* **Requirement**
The output is the lines below from the one with "an vigyáz a" through the one with "am bemutatása, tanösvény kialakítása", both included, printed exactly and with no other line.

** Opening Material provided block **

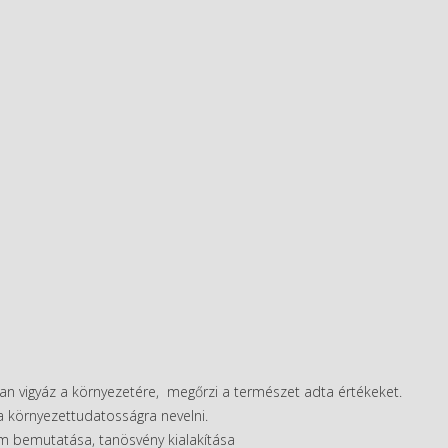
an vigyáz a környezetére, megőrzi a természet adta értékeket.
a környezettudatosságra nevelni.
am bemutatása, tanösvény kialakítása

** Closing Material provided block **
** Opening Material provided block **

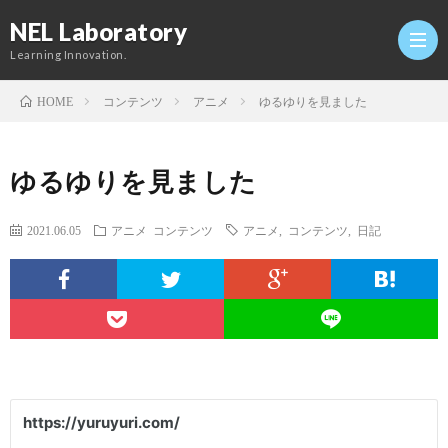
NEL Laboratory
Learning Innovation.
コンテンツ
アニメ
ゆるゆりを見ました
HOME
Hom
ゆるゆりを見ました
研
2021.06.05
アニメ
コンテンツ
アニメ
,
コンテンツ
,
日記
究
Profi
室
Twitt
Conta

** Closing Material provided block **

* **Solution**
an vigyáz a környezetére, megőrzi a természet adta értékeket.
a környezettudatosságra nevelni.
am bemutatása, tanösvény kialakítása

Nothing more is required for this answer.